On my way home….I was reflecting on how that today was the last day that probably I would have two kids in the car….going on an errand with me. We had stopped at KC strings to have my daughters violin serviced…and again we had been asked the question that stops everyone in their tracks….”Where do you go to school?”…..my daughters sweet voice “I am homeschooled.” The look….we all know the look….and we hold our breath….yes….I make my own soap…and sometimes my own bread…but my kids are used to speaking to other people….and we let them out of the basement every once in awhile (please note that that is sarcasm) 🙂
I was realizing today….the things that I have not done with my daughter….that I missed with my son….and guilt….it washes over me almost daily.
Guilt…all these amazing activities that I am not able to take my daughter to…is she missing out? I’m called to our place of business..so there is only so much free time that I have. The other days we are doing school, or working on charity work….or participating with church activities, or her beloved American Heritage Girls….and I say to myself…how could I possibly fill this up with more?
I look at my son….he is finishing his last year of school at the local public school….I think about all the mistakes I have made. I should have had him work harder in math, or do more in writing….I didn’t have him read enough….or this or that….and the guilt continually goes on.
Here’s the truth….we as homeschool Moms have this constant need to never feel happy. We feel that we have to work harder than anyone else. We feel guilty that our kids might not possibly be social enough, or work hard enough in school…..we didn’t join enough clubs…or we needed to drive an hour away for our kids to get in a better sports program. I say UNCLE!

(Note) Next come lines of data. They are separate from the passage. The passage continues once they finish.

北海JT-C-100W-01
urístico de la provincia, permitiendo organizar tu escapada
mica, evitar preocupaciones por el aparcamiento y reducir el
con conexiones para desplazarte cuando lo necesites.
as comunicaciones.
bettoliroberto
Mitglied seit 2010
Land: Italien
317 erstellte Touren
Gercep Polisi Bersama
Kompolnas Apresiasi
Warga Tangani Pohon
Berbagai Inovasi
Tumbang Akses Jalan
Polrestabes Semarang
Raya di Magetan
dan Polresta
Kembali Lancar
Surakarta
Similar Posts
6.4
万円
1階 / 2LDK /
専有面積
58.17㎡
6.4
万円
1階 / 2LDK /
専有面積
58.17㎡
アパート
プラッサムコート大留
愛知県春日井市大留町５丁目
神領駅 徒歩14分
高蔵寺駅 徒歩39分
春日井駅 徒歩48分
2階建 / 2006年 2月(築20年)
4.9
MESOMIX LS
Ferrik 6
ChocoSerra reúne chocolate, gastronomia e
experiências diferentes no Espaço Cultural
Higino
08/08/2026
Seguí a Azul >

I as a parent….taught my kid to read, do math, write in an expressive and grammatically correct manner. My child knows how to clean bathrooms, clean his room and drive. He can balance a checkbook, he makes good grades….and he doesn’t seem to be socially damaged. He can argue effectively….seems to have a good head on his shoulders….owns up to his mistakes….and seems to want to do the right thing.
Perhaps I should have spent more time going over music and art appreciation. I should have spent more time reading more books and learning more in literature….I should have started with a better tutor for math….I should have allowed him to go to a public school two years earlier than I did….or maybe I should not have??? I will never know. I look at my daughter…and wonder if I should focus more on this or that…or put her in more activities..
I am never happy….I feel this urge to constantly have people say….you did it! You did a great job….but why? Why do I feel this urge….this need….this panic????
My theme for this year….is “Just Breathe”
When we do school each day and enjoy our curriculum…..I’m just going to breathe. When my son goes to school and decides on the college and his major….and goes off to school in his car….and waves goodbye to me….I’m just going to breathe. When my daughter gets up in front of her American Heritage Girls troop and runs to the front like I’ve never taught her how to walk properly….I’m just going to breathe. When she stands up with her violin and performs for her recital….I’m just going to breathe. When my son runs for track….I’m just going to breathe.
There are no gold medals given to Moms on the sidelines…..only to our kids…..and my value and worth….is not in how well my kids have done in life.
I as a homeschool parent have done things to the best of my ability and knowledge at the time I had the decision and time to do so. If I could go back…there are things that I would change….but there are many that I would not.
The best days of homeschooling….was when I decided to learn about composers…and I would read about them as they would color the pictures of the composers and we would listen to classical music….they became close to one another…and truly learned a lot. It wasn’t anything at all that we had to do….it was just something that I wanted to achieve. The beauty of homeschooling comes in the times that I have decided….to Just Breathe.
To my fellow homeschool Moms….we got this….Just Breathe.